On Jun 4, 12:47 am, stargene <starg...@sbcglobal.net> wrote: > Hi, and several googols of thanks for your help. When I tried your > > vsum(n copies of x) = 1-2/(2*AT(x))^n > > it did not work for me, probably due to a misunderstanding on my > part. But your > > vsum(n copies of x) = T(n*AT(x)) > > worked perfectly on my Haxial calculator, reproducing results > identical to my own tedious calculations, eg: with n = 5, 10 and 50, > using recursive versions of SR's original relation. Using your > relation and pushing n to 10^7 and then 10^9, it also shows that > vsum(n copies of x) converges quickly to > > v = .761594155... Co, > > instead of Co itself. This is unexpected, though I already knew > that for n = 2, 3, 5 and 10 (with v = Co/2 , Co/3 , Co/5 and Co/10 ), > the resultant velocities <decreased>, ie: > > 0.8 , 0.777 , 0..7672 and 0.76299 times Co , > > respectively (where Co = unity).
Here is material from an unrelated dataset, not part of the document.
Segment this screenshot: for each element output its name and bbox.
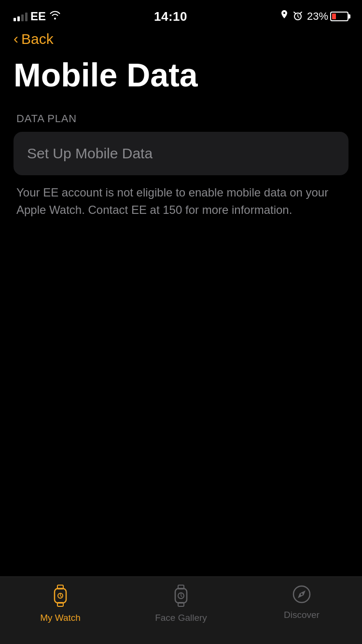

This bothered me, especially since > initially it seemed conceivable that the sum might even converge to > 0.0 as n --> infinity and v --> 0.0 Co! Nevertheless, the actual con- > vergence is still counter-intuitive, having expected the sum to rise > eventually to Co, as I'm guessing you did too. > > Interesting...though what it might mean physically is anybody's guess, > without a ouiji board and Prof. Einstein.
Take a look at my previous correction.
The correct formula is vsum(n copies of x) = 1-2/E(2*AT(x))^n. This DOES approach 1 for large n.